§ Records shown
-.-.-
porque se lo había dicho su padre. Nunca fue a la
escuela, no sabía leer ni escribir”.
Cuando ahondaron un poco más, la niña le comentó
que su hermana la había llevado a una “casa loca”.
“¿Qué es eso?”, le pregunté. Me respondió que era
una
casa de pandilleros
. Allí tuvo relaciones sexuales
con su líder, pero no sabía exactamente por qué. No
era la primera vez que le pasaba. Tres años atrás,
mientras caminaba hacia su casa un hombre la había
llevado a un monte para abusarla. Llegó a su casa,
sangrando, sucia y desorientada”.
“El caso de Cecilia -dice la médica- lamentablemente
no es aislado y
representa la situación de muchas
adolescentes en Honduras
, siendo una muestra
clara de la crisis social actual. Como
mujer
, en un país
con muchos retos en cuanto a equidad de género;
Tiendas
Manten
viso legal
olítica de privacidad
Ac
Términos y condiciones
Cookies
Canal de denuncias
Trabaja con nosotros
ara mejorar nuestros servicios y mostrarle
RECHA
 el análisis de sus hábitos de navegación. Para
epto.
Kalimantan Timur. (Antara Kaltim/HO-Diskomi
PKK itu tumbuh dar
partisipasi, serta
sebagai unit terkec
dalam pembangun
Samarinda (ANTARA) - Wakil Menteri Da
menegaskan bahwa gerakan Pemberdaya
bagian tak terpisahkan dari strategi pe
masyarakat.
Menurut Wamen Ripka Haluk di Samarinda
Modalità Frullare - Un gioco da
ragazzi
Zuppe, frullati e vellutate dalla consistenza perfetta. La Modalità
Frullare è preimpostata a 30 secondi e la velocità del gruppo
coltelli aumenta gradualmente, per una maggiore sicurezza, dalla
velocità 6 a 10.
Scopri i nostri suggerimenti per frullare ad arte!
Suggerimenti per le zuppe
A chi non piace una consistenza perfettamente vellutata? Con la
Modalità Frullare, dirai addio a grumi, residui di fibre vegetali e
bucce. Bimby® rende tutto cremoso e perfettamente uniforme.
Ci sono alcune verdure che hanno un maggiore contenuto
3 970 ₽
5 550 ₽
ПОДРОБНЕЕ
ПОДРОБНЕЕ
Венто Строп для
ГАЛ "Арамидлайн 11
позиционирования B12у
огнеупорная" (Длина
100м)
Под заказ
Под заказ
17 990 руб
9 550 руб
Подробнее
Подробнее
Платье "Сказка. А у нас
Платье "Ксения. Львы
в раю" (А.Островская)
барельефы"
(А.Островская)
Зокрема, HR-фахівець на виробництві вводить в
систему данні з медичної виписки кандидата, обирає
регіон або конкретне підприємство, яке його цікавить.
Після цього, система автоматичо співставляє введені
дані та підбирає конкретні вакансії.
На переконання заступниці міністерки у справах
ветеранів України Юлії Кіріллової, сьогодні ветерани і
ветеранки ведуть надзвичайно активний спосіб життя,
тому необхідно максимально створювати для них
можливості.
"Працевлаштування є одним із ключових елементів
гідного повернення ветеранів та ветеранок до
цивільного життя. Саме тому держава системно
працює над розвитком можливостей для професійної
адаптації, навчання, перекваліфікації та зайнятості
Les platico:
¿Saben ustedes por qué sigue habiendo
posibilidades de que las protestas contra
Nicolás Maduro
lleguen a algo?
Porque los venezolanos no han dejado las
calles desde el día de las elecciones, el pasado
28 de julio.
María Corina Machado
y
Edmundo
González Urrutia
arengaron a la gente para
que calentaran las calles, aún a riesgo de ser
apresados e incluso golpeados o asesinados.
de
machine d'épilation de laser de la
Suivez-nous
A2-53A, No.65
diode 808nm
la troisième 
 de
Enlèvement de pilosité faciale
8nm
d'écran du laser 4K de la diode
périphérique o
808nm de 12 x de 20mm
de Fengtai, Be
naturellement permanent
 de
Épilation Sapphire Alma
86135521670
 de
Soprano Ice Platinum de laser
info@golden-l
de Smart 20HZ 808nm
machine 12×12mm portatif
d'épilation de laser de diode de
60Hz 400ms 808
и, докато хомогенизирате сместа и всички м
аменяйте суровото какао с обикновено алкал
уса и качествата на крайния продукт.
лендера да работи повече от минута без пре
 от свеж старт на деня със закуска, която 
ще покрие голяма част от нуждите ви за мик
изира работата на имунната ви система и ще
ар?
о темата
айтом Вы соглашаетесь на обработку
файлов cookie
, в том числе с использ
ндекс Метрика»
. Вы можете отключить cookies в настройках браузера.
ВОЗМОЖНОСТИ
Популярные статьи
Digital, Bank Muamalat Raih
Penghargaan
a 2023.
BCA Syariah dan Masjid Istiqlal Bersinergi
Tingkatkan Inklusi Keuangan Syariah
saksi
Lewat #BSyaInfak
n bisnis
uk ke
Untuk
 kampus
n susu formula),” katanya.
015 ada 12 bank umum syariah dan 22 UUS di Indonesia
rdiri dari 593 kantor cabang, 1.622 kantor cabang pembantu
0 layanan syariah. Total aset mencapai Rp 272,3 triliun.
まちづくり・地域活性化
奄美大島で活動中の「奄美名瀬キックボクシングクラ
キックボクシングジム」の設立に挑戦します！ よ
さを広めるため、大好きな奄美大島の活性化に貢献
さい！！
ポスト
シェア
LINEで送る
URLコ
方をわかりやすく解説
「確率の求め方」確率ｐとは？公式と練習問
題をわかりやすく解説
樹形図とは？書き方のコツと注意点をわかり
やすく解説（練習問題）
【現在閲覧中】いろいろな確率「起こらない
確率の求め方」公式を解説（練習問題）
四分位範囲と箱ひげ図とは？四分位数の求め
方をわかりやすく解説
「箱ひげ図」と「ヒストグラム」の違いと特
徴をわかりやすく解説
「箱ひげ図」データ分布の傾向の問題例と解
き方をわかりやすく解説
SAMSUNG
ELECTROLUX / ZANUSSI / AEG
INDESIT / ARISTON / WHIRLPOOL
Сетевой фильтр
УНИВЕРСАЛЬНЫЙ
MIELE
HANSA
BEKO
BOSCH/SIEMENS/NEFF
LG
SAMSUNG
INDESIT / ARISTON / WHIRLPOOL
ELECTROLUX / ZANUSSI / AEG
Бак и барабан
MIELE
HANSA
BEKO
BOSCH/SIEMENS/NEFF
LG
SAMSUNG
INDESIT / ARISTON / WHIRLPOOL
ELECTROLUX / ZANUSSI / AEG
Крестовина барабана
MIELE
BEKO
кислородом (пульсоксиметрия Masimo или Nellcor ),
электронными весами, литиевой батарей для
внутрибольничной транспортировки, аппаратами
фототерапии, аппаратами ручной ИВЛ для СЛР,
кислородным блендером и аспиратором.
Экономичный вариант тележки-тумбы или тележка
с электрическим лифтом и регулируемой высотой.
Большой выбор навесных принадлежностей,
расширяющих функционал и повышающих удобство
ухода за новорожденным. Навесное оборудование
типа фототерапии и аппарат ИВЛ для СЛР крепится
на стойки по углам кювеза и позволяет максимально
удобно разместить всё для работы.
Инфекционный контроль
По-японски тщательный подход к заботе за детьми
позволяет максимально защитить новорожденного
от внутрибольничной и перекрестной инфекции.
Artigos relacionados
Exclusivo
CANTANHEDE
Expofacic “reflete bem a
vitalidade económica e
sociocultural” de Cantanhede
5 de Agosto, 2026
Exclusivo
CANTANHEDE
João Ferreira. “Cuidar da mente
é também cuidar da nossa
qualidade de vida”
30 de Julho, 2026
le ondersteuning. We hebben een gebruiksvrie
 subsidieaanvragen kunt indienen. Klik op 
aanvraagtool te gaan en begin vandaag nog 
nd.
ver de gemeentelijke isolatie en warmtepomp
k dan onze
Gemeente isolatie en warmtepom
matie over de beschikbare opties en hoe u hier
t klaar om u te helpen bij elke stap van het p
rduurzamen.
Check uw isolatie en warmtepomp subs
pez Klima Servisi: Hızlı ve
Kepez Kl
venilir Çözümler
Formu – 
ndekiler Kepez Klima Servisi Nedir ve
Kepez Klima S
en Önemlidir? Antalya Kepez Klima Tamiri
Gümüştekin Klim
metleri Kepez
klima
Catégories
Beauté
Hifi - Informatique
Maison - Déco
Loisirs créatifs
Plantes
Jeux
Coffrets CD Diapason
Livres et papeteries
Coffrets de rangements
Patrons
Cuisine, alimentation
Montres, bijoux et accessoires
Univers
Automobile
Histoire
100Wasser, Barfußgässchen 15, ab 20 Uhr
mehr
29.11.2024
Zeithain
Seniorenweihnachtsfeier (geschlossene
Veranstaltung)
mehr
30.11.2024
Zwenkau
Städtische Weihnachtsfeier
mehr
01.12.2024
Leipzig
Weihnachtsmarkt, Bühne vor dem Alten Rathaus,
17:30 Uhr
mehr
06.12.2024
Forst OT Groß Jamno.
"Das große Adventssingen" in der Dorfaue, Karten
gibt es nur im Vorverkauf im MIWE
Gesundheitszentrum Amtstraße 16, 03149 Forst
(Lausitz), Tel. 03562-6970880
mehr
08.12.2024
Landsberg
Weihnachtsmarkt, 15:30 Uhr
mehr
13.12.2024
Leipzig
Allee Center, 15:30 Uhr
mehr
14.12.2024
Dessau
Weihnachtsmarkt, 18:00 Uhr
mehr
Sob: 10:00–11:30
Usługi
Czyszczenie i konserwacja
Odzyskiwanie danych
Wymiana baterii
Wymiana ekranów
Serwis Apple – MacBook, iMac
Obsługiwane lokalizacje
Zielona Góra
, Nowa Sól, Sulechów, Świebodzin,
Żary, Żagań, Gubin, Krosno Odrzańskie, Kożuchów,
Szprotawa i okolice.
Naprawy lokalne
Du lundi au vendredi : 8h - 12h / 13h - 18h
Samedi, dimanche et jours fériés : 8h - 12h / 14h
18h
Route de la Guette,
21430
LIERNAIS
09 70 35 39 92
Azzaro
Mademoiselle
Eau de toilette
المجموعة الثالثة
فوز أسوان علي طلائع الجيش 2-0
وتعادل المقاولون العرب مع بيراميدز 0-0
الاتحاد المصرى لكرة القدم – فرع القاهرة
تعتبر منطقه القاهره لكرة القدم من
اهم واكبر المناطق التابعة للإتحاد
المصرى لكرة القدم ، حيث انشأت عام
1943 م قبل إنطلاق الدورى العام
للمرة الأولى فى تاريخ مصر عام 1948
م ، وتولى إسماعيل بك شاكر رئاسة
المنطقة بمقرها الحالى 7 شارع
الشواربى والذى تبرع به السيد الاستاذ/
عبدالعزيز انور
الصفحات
-.-.-
§ Work request
From the start of the data to the line that holds "la médica- lamentablemente", retype each line exactly, with both ends included.

§ Task answer
porque se lo había dicho su padre. Nunca fue a la
escuela, no sabía leer ni escribir”.
Cuando ahondaron un poco más, la niña le comentó
que su hermana la había llevado a una “casa loca”.
“¿Qué es eso?”, le pregunté. Me respondió que era
una
casa de pandilleros
. Allí tuvo relaciones sexuales
con su líder, pero no sabía exactamente por qué. No
era la primera vez que le pasaba. Tres años atrás,
mientras caminaba hacia su casa un hombre la había
llevado a un monte para abusarla. Llegó a su casa,
sangrando, sucia y desorientada”.
“El caso de Cecilia -dice la médica- lamentablemente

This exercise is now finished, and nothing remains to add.